> [What to do]: Using the entries below, return word for word the lines from the one containing "Identify the location of 横浜高島屋(13)." up to and including the last.

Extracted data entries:
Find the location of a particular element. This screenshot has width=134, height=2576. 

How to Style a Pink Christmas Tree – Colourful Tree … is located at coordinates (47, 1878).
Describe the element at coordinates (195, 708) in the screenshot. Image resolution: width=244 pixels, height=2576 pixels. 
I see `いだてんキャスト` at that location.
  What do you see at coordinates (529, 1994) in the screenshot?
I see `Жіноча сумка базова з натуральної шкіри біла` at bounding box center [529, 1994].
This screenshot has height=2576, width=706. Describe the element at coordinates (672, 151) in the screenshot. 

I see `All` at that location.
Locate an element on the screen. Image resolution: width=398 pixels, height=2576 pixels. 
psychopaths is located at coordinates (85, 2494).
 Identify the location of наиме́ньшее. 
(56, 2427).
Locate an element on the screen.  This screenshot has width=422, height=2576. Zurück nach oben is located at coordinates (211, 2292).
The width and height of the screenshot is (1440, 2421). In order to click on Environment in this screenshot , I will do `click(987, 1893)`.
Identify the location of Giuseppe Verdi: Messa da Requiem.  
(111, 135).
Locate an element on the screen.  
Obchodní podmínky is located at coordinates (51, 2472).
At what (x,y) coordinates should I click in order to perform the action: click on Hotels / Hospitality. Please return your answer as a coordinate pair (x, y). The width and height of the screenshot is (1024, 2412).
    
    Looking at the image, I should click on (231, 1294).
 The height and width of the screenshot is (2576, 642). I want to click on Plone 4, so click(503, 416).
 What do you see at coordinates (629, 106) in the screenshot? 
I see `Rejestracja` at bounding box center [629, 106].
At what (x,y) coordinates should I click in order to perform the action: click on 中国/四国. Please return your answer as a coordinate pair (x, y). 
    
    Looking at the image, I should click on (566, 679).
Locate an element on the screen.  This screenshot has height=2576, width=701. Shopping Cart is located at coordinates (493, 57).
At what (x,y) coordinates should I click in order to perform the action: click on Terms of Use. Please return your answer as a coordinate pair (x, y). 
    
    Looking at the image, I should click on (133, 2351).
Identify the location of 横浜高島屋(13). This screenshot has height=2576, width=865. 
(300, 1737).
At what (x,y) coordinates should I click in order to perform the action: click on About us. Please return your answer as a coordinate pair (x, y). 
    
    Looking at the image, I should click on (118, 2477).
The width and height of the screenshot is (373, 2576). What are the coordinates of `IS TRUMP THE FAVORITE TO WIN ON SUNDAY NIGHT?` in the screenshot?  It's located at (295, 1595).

> [Exercise response]:
Identify the location of 横浜高島屋(13). This screenshot has height=2576, width=865. 
(300, 1737).
At what (x,y) coordinates should I click in order to perform the action: click on About us. Please return your answer as a coordinate pair (x, y). 
    
    Looking at the image, I should click on (118, 2477).
The width and height of the screenshot is (373, 2576). What are the coordinates of `IS TRUMP THE FAVORITE TO WIN ON SUNDAY NIGHT?` in the screenshot?  It's located at (295, 1595).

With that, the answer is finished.